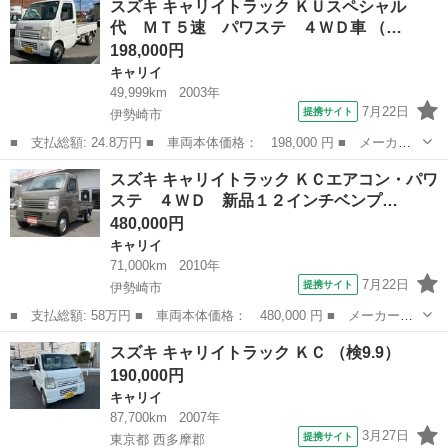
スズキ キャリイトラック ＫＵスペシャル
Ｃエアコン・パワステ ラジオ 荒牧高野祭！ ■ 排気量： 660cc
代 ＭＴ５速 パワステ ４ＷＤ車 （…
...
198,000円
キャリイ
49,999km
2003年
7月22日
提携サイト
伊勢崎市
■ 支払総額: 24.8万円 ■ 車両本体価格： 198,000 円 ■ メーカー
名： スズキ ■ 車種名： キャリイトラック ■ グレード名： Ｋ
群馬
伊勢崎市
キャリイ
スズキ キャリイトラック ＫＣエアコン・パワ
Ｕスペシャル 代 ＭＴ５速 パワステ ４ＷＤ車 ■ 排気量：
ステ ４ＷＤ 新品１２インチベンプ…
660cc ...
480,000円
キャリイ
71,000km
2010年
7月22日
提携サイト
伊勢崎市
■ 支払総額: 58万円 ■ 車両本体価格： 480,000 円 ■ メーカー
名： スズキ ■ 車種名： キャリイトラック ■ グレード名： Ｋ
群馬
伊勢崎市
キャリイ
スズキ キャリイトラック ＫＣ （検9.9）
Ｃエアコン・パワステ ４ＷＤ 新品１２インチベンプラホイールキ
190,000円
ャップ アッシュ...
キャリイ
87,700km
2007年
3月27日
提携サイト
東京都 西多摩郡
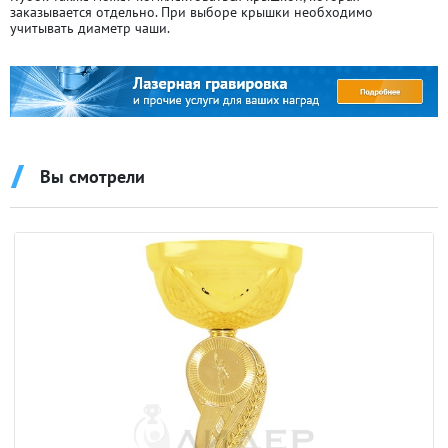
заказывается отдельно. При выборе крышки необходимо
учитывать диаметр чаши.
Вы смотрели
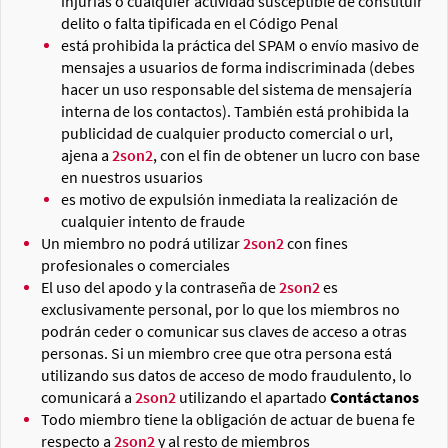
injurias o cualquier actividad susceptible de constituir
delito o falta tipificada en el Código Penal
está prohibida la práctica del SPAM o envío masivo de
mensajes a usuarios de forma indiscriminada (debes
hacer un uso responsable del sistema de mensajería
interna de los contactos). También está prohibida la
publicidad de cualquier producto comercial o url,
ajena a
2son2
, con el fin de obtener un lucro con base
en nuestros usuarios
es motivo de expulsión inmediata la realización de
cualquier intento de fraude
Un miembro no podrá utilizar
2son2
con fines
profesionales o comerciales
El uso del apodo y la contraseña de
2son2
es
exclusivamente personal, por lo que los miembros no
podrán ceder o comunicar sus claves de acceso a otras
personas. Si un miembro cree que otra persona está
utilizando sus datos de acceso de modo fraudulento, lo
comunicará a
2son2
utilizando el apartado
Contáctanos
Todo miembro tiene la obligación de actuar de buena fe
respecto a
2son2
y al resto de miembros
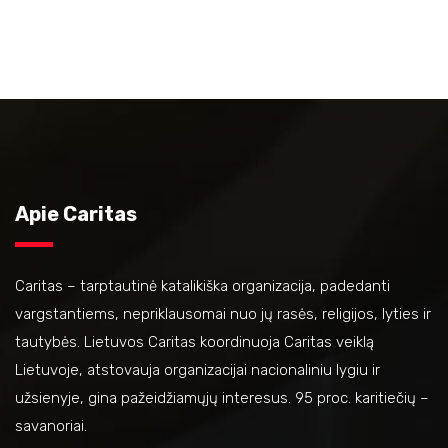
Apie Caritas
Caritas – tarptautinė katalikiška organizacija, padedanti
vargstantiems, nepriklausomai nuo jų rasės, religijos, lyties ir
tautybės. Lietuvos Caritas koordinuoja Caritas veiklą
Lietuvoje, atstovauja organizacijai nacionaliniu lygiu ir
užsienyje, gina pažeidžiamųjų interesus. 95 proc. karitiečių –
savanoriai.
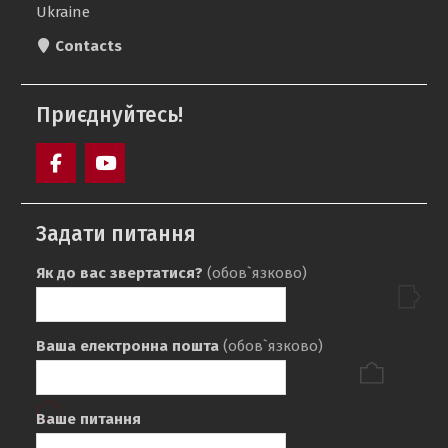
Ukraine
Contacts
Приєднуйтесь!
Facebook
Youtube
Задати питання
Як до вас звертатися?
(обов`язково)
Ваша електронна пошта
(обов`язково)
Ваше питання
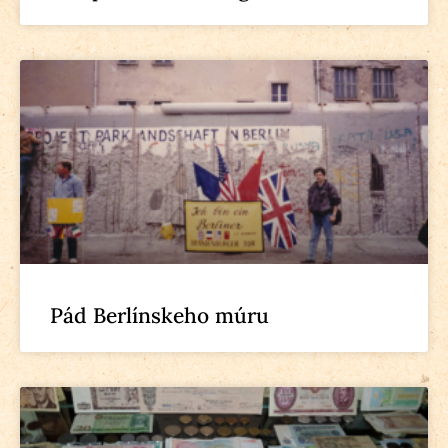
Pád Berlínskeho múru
==================================================
* Task requirements
Every record above must be copied exactly, and no picture may appear in the copy.

* Solution to the problem
スズキ キャリイトラック ＫＵスペシャル
Ｃエアコン・パワステ ラジオ 荒牧高野祭！ ■ 排気量： 660cc
代 ＭＴ５速 パワステ ４ＷＤ車 （…
...
198,000円
キャリイ
49,999km
2003年
7月22日
提携サイト
伊勢崎市
■ 支払総額: 24.8万円 ■ 車両本体価格： 198,000 円 ■ メーカー
名： スズキ ■ 車種名： キャリイトラック ■ グレード名： Ｋ
群馬
伊勢崎市
キャリイ
スズキ キャリイトラック ＫＣエアコン・パワ
Ｕスペシャル 代 ＭＴ５速 パワステ ４ＷＤ車 ■ 排気量：
ステ ４ＷＤ 新品１２インチベンプ…
660cc ...
480,000円
キャリイ
71,000km
2010年
7月22日
提携サイト
伊勢崎市
■ 支払総額: 58万円 ■ 車両本体価格： 480,000 円 ■ メーカー
名： スズキ ■ 車種名： キャリイトラック ■ グレード名： Ｋ
群馬
伊勢崎市
キャリイ
スズキ キャリイトラック ＫＣ （検9.9）
Ｃエアコン・パワステ ４ＷＤ 新品１２インチベンプラホイールキ
190,000円
ャップ アッシュ...
キャリイ
87,700km
2007年
3月27日
提携サイト
東京都 西多摩郡
заказывается отдельно. При выборе крышки необходимо
учитывать диаметр чаши.
Вы смотрели
injurias o cualquier actividad susceptible de constituir
delito o falta tipificada en el Código Penal
está prohibida la práctica del SPAM o envío masivo de
mensajes a usuarios de forma indiscriminada (debes
hacer un uso responsable del sistema de mensajería
interna de los contactos). También está prohibida la
publicidad de cualquier producto comercial o url,
ajena a
2son2
, con el fin de obtener un lucro con base
en nuestros usuarios
es motivo de expulsión inmediata la realización de
cualquier intento de fraude
Un miembro no podrá utilizar
2son2
con fines
profesionales o comerciales
El uso del apodo y la contraseña de
2son2
es
exclusivamente personal, por lo que los miembros no
podrán ceder o comunicar sus claves de acceso a otras
personas. Si un miembro cree que otra persona está
utilizando sus datos de acceso de modo fraudulento, lo
comunicará a
2son2
utilizando el apartado
Contáctanos
Todo miembro tiene la obligación de actuar de buena fe
respecto a
2son2
y al resto de miembros
Apie Caritas
Caritas – tarptautinė katalikiška organizacija, padedanti
vargstantiems, nepriklausomai nuo jų rasės, religijos, lyties ir
tautybės. Lietuvos Caritas koordinuoja Caritas veiklą
Lietuvoje, atstovauja organizacijai nacionaliniu lygiu ir
užsienyje, gina pažeidžiamųjų interesus. 95 proc. karitiečių –
savanoriai.
Ukraine
Contacts
Приєднуйтесь!
Facebook
Youtube
Задати питання
Як до вас звертатися?
(обов`язково)
Ваша електронна пошта
(обов`язково)
Ваше питання
Pád Berlínskeho múru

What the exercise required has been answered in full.